The mediation analysis revealed that the relational-focused mentoring interaction was
not associated with mentees’ use of cognitive emotion regulation strategies in order to promote
their positive outcomes and lessen negative outcomes. In contrast, goal-directed mentoring
interaction was more likely to influence mentees’ use of ‘replanning and reappraisal’, ‘putting
into perspective’, and ‘acceptance’. The only favourable and significant strategy was
‘replanning and reappraisal’ which could promote a range of mentees’ developmental assets
(i.e., boundaries and expectations, support, empowerment, positive identity, positive values,
and commitment to learning) in addition to decreasing mentees’ negative outcomes (i.e., risktaking
and depression). Neither type of mentoring relationship was a predictor of mentees’
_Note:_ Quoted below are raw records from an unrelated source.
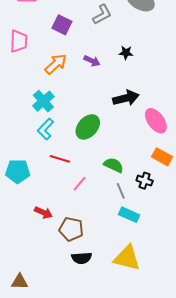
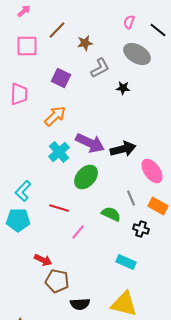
black star: (126, 53) -> (123, 88), moved
purple arrow: (92, 61) -> (90, 143), moved, size x1.8
cyan cross: (43, 101) -> (59, 152), moved
cyan L-shape: (45, 129) -> (23, 191), moved
gray line: (121, 191) -> (131, 198), moved
brown pentagon: (71, 229) -> (57, 281), moved

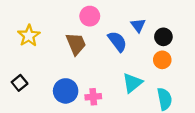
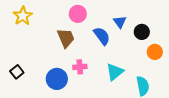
yellow star: (29, 36) -> (23, 16), moved
orange circle: (162, 60) -> (155, 52), moved
pink cross: (93, 97) -> (80, 67), moved

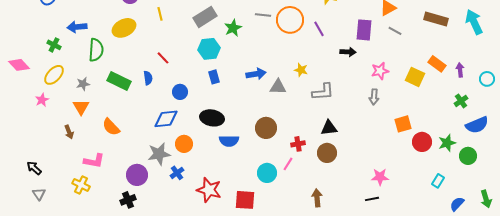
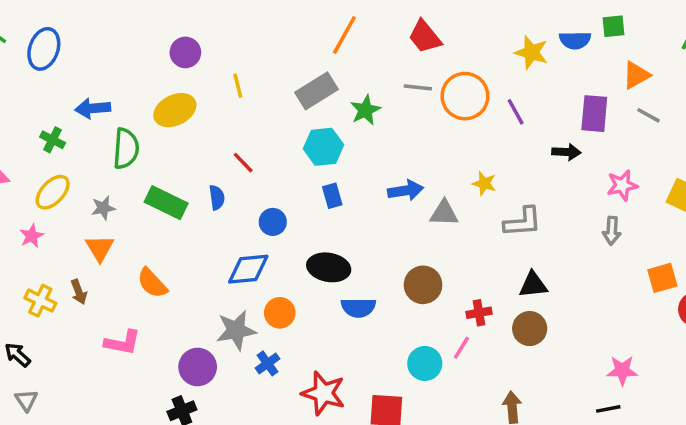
yellow cross: (81, 185) -> (40, 301), moved

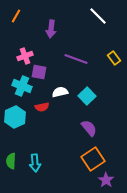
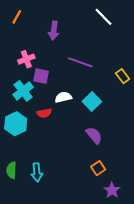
yellow rectangle: (114, 58) -> (123, 76), moved
cyan cross: (22, 86) -> (23, 91), turned 30
orange square: (93, 159) -> (98, 168), size x0.6

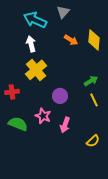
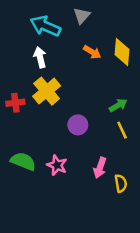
red cross: (12, 92) -> (15, 103), moved
pink star: (43, 116) -> (57, 165), moved
pink arrow: (65, 125) -> (100, 168), moved
yellow semicircle: (93, 141) -> (121, 183), turned -56

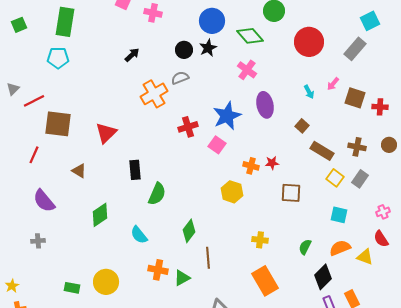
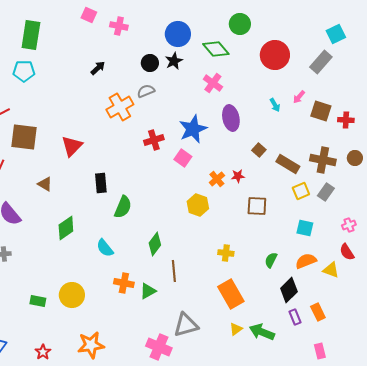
brown square: (302, 126) -> (259, 150), moved
brown cross: (357, 147) -> (323, 160), size x1.4
orange cross: (251, 166) -> (217, 179), turned 35
yellow square: (335, 178) -> (301, 191), turned 30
social competencies and no strategies have been found to play a mediating role in order to
promote this asset.
In the ‘Mentor Study’, a cross-sectional questionnaire-based survey primarily
consisting of open-ended questions about mentoring support for cognitive emotion regulation
was administered to thirty-five mentors. A thematic analysis demonstrated that mentors make
efforts to assist their mentees’ cognitive emotion regulation through two over-arching
strategies: reassurance techniques (e.g., mentors’ use of self-disclosure, normalising mentees’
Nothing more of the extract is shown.